Questions relatives à la
conservation de l'environnement
La nécessité d'une approche dialectique de la foresterie
- Peter Ewart -
Il y a cent quarante ans, Friedrich Engels, proche
collaborateur de Karl Marx, écrivait dans son
livre Dialectique de la nature que «
rien dans la nature n'arrive isolément. Chaque
phénomène réagit sur l'autre et inversement, et
c'est la plupart du temps parce qu'ils oublient ce
mouvement et cette action réciproque universels
que nos savants sont empêchés d'y voir clair dans
les choses les plus simples »[1].
Il poursuit : « Ne nous flattons pas trop de nos
victoires sur la nature. Elle se venge sur nous de
chacune d'elles. » Et il citait des exemples de
cette vengeance en soulignant comment, au cours
des siècles précédents, la coupe des forêts en
Mésopotamie, en Grèce et dans d'autres endroits
d'Europe a créé les conditions d'inondations et
d'érosion dévastatrices.
À cet égard, Engels reprochait à de nombreux
penseurs et politiciens de l'époque de considérer
les phénomènes naturels comme étant isolés et
séparés des autres phénomènes, comme si les choses
n'existaient qu'en elles-mêmes, sans tenir compte
de leurs interrelations et interconnexions
multidimensionnelles.
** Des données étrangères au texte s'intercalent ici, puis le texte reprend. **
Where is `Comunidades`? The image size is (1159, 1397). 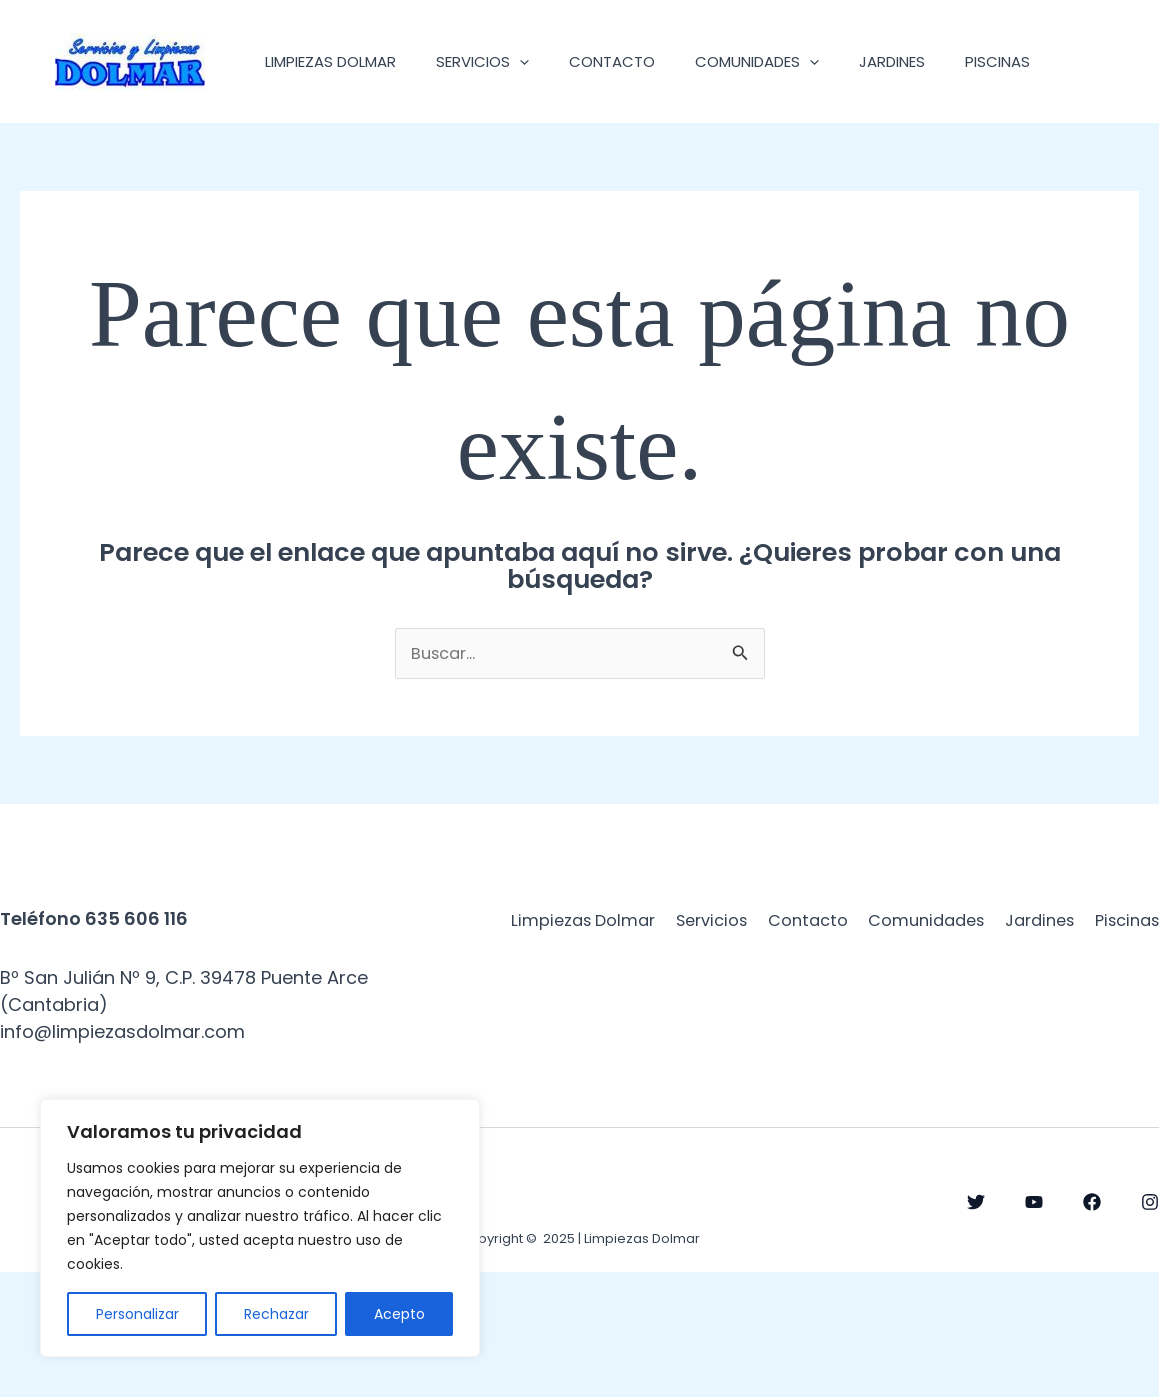 Comunidades is located at coordinates (792, 61).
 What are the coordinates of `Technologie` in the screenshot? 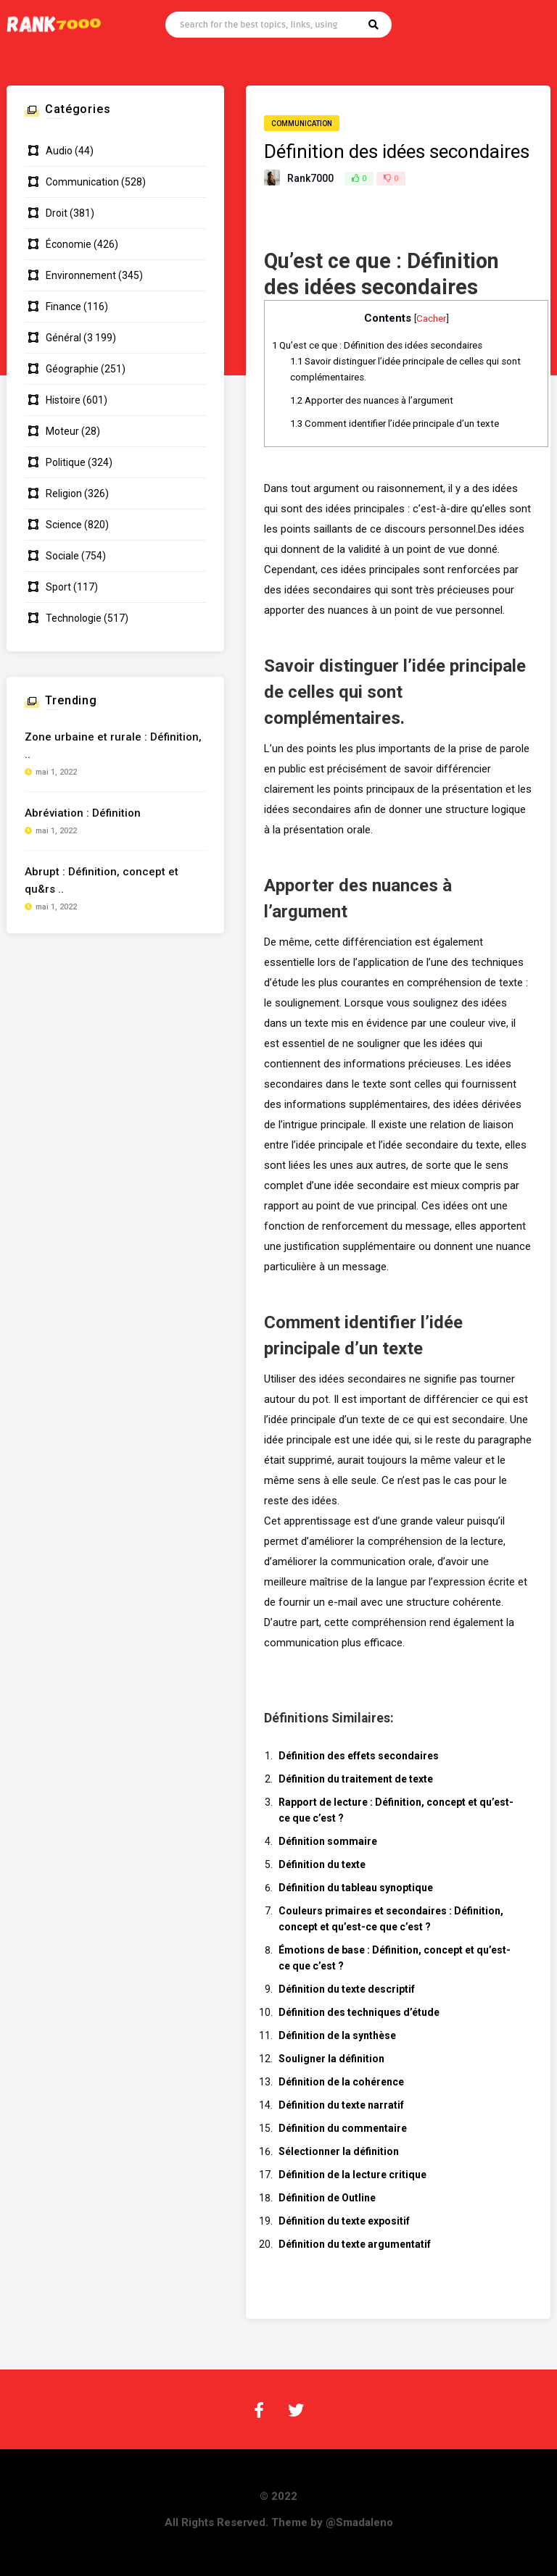 It's located at (74, 618).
Il s'agissait d'une sorte de
cloisonnement entre la nature et la vie elle-même
qui mettait les choses en silos, contraire à la
façon dont les choses se présentent dans le monde
réel.
Depuis lors, la science a fait de grands progrès
en démontrant que, comme Engels et d'autres
penseurs dialectiques l'ont soutenu depuis
l'Antiquité, la nature est interconnectée et
interreliée de tant de façons qu'en fait la terre
elle-même est un tout interconnecté, une grande
biosphère complexe qui la matrice de la vie, et
qui est dans un état de changement, de
développement et de mouvement continus.
En tant qu'êtres
humains et créatures de la biosphère, loin d'être
séparés de la nature, nous sommes une extension de
cette nature et, inversement, la nature est une
extension de nous. Nous sommes à la fois
organiques et inorganiques. Cela signifie que la
matière, comme l'air que nous respirons, l'eau que
nous buvons, la nourriture que nous mangeons,
etc., fait partie intégrante de notre être humain
et sans elle nous ne pourrions pas survivre.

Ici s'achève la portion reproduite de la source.